Message ID | 20241110152906.1747545-1-axboe@kernel.dk (mailing list archive) |
---|---|
Headers | show |
Series | Uncached buffered IO | expand |
On Sun, Nov 10, 2024 at 08:27:52AM -0700, Jens Axboe wrote: > 5 years ago I posted patches adding support for RWF_UNCACHED, as a way > to do buffered IO that isn't page cache persistent. The approach back > then was to have private pages for IO, and then get rid of them once IO > was done. But that then runs into all the issues that O_DIRECT has, in > terms of synchronizing with the page cache. Today's a holiday, and I suspect you're going to do a v3 before I have a chance to do a proper review of this version of the series. I think "uncached" isn't quite the right word. Perhaps 'RWF_STREAMING' so that userspace is indicating that this is a streaming I/O and the kernel gets to choose what to do with that information.

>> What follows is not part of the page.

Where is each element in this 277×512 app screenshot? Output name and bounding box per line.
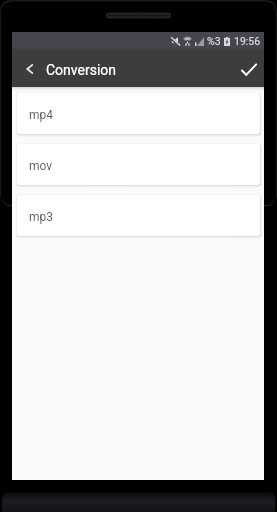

Also, do we want to fail I/Os to filesystems which don't support it? I suppose really sophisticated userspace might fall back to madvise(DONTNEED), but isn't most userspace going to just clear the flag and retry the I/O? Um. Now I've looked, we also have posix_fadvise(POSIX_FADV_NOREUSE), which is currently a noop. But would we be better off honouring POSIX_FADV_NOREUSE than introducing RWF_UNCACHED? I'll think about this some more while I'm offline.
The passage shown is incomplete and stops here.